-- What you have to do --
All of the data below needs to be set down again, exactly as shown.

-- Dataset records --
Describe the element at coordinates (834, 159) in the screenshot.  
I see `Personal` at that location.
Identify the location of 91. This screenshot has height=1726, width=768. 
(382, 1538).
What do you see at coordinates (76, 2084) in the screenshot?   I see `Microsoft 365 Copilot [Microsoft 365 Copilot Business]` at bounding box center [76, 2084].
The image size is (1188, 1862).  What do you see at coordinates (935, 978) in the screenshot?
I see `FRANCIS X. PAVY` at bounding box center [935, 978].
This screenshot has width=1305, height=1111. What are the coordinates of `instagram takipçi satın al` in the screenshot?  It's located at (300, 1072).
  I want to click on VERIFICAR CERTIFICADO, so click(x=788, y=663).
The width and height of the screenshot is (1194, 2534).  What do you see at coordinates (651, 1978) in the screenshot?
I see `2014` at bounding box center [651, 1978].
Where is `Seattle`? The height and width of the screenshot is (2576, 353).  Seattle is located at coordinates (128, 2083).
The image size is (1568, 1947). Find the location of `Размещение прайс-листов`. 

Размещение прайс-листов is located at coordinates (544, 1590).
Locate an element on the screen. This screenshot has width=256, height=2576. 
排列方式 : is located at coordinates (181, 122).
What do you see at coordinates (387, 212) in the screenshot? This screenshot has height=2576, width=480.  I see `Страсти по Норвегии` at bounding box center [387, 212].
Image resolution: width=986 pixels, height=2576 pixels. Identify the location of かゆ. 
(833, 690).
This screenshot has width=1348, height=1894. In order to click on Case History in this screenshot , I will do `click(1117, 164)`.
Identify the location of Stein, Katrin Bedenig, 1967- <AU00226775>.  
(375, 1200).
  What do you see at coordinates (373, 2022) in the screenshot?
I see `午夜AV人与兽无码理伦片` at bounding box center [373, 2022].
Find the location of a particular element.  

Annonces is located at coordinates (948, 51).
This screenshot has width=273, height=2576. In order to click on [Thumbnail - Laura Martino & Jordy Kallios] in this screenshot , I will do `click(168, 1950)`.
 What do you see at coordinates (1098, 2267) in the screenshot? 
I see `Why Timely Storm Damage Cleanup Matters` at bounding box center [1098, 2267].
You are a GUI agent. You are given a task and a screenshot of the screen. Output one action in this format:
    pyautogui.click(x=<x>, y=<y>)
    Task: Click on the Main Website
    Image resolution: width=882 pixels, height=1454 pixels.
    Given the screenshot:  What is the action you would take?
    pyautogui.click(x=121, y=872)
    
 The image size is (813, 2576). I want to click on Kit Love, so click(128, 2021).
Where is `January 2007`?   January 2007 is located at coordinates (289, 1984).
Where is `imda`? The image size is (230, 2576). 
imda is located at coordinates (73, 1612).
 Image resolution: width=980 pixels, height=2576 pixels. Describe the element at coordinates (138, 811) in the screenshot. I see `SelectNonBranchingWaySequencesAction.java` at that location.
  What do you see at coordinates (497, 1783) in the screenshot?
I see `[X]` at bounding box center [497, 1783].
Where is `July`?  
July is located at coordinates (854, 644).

-- Solution below --
Describe the element at coordinates (834, 159) in the screenshot.  
I see `Personal` at that location.
Identify the location of 91. This screenshot has height=1726, width=768. 
(382, 1538).
What do you see at coordinates (76, 2084) in the screenshot?   I see `Microsoft 365 Copilot [Microsoft 365 Copilot Business]` at bounding box center [76, 2084].
The image size is (1188, 1862).  What do you see at coordinates (935, 978) in the screenshot?
I see `FRANCIS X. PAVY` at bounding box center [935, 978].
This screenshot has width=1305, height=1111. What are the coordinates of `instagram takipçi satın al` in the screenshot?  It's located at (300, 1072).
  I want to click on VERIFICAR CERTIFICADO, so click(x=788, y=663).
The width and height of the screenshot is (1194, 2534).  What do you see at coordinates (651, 1978) in the screenshot?
I see `2014` at bounding box center [651, 1978].
Where is `Seattle`? The height and width of the screenshot is (2576, 353).  Seattle is located at coordinates (128, 2083).
The image size is (1568, 1947). Find the location of `Размещение прайс-листов`. 

Размещение прайс-листов is located at coordinates (544, 1590).
Locate an element on the screen. This screenshot has width=256, height=2576. 
排列方式 : is located at coordinates (181, 122).
What do you see at coordinates (387, 212) in the screenshot? This screenshot has height=2576, width=480.  I see `Страсти по Норвегии` at bounding box center [387, 212].
Image resolution: width=986 pixels, height=2576 pixels. Identify the location of かゆ. 
(833, 690).
This screenshot has width=1348, height=1894. In order to click on Case History in this screenshot , I will do `click(1117, 164)`.
Identify the location of Stein, Katrin Bedenig, 1967- <AU00226775>.  
(375, 1200).
  What do you see at coordinates (373, 2022) in the screenshot?
I see `午夜AV人与兽无码理伦片` at bounding box center [373, 2022].
Find the location of a particular element.  

Annonces is located at coordinates (948, 51).
This screenshot has width=273, height=2576. In order to click on [Thumbnail - Laura Martino & Jordy Kallios] in this screenshot , I will do `click(168, 1950)`.
 What do you see at coordinates (1098, 2267) in the screenshot? 
I see `Why Timely Storm Damage Cleanup Matters` at bounding box center [1098, 2267].
You are a GUI agent. You are given a task and a screenshot of the screen. Output one action in this format:
    pyautogui.click(x=<x>, y=<y>)
    Task: Click on the Main Website
    Image resolution: width=882 pixels, height=1454 pixels.
    Given the screenshot:  What is the action you would take?
    pyautogui.click(x=121, y=872)
    
 The image size is (813, 2576). I want to click on Kit Love, so click(128, 2021).
Where is `January 2007`?   January 2007 is located at coordinates (289, 1984).
Where is `imda`? The image size is (230, 2576). 
imda is located at coordinates (73, 1612).
 Image resolution: width=980 pixels, height=2576 pixels. Describe the element at coordinates (138, 811) in the screenshot. I see `SelectNonBranchingWaySequencesAction.java` at that location.
  What do you see at coordinates (497, 1783) in the screenshot?
I see `[X]` at bounding box center [497, 1783].
Where is `July`?  
July is located at coordinates (854, 644).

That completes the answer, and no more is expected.